[Input records — start]

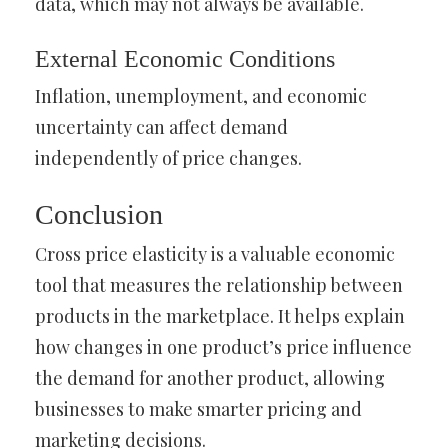
data, which may not always be available.
External Economic Conditions
Inflation, unemployment, and economic
uncertainty can affect demand
independently of price changes.
Conclusion
Cross price elasticity is a valuable economic
tool that measures the relationship between
products in the marketplace. It helps explain
how changes in one product’s price influence
the demand for another product, allowing
businesses to make smarter pricing and
marketing decisions.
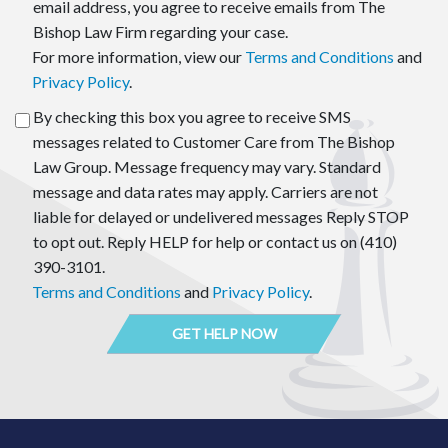
email address, you agree to receive emails from The
Bishop Law Firm regarding your case.
For more information, view our
Terms and Conditions
and
Privacy Policy
.
By checking this box you agree to receive SMS
messages related to Customer Care from The Bishop
Law Group. Message frequency may vary. Standard
message and data rates may apply. Carriers are not
liable for delayed or undelivered messages Reply STOP
to opt out. Reply HELP for help or contact us on (410)
390-3101.
Terms and Conditions
and
Privacy Policy
.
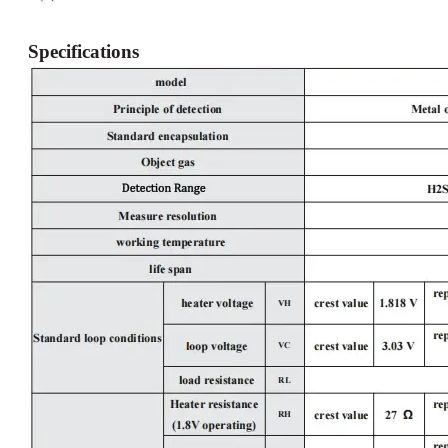
Specifications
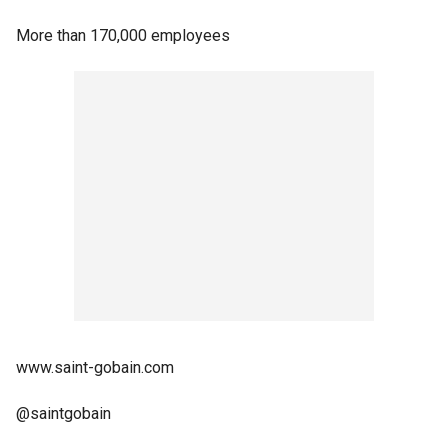
More than 170,000 employees
www.saint-gobain.com
@saintgobain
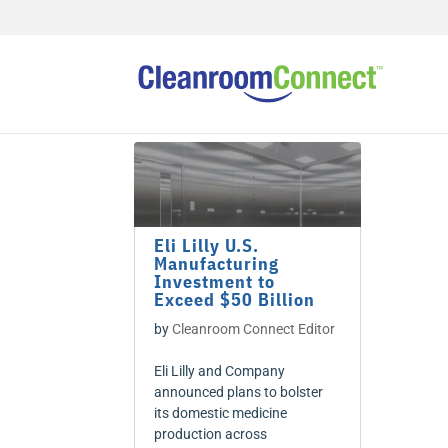
Eli Lilly U.S.
Manufacturing
Investment to
Exceed $50 Billion
by
Cleanroom Connect Editor
Eli Lilly and Company
announced plans to bolster
its domestic medicine
production across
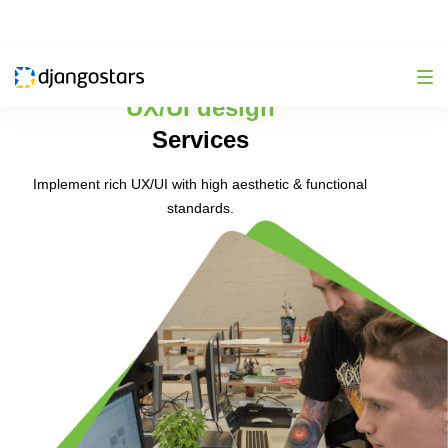
UX/UI design
Services
Implement rich UX/UI with high aesthetic & functional
standards.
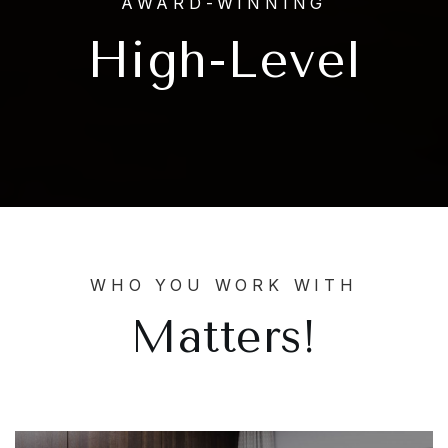
AWARD-WINNING
High-Level
WHO YOU WORK WITH
Matters!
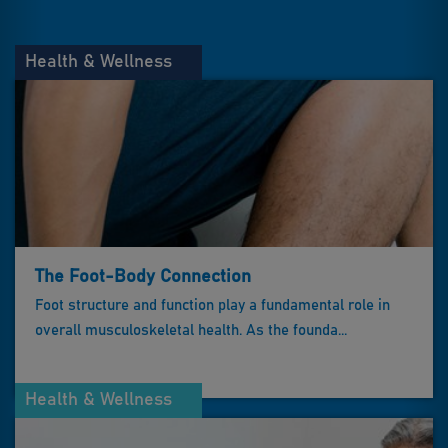
Health & Wellness
The Foot-Body Connection
Foot structure and function play a fundamental role in
overall musculoskeletal health. As the founda...
Health & Wellness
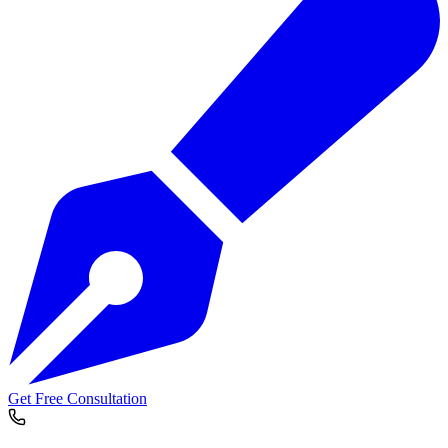
Get Free Consultation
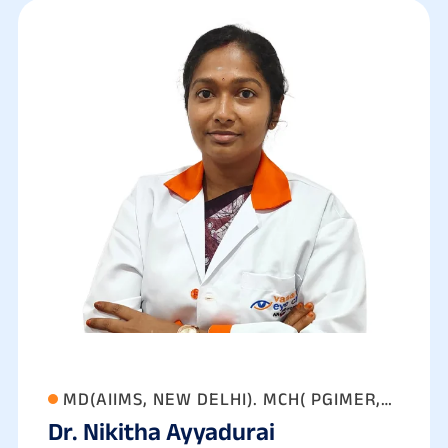
MD(AIIMS, NEW DELHI). MCH( PGIMER,
Dr. Nikitha Ayyadurai
CHANDIGARH)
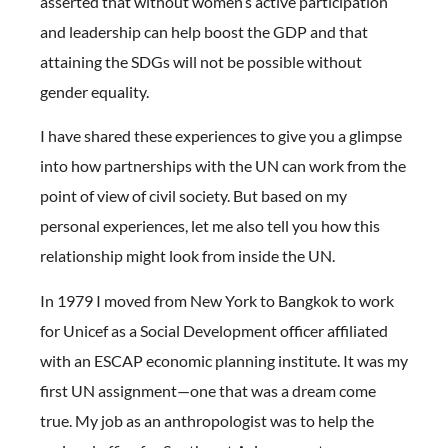
asserted that without women’s active participation
and leadership can help boost the GDP and that
attaining the SDGs will not be possible without
gender equality.
I have shared these experiences to give you a glimpse
into how partnerships with the UN can work from the
point of view of civil society. But based on my
personal experiences, let me also tell you how this
relationship might look from inside the UN.
In 1979 I moved from New York to Bangkok to work
for Unicef as a Social Development officer affiliated
with an ESCAP economic planning institute. It was my
first UN assignment—one that was a dream come
true. My job as an anthropologist was to help the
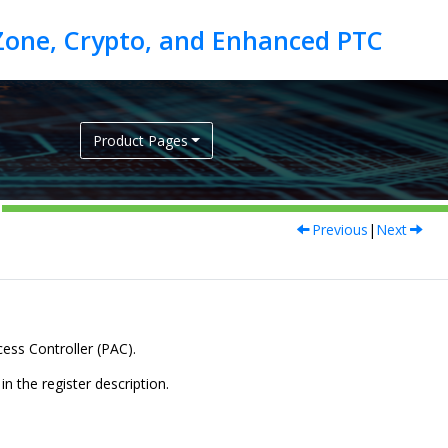
Product Pages
Previous
|
Next
cess Controller (PAC).
n the register description.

[Input records — finish]

Exercise objective:
Among the lines above, find the ones containing "Bishop" and copy them.

Reply to the exercise:
Bishop Law Firm regarding your case.
messages related to Customer Care from The Bishop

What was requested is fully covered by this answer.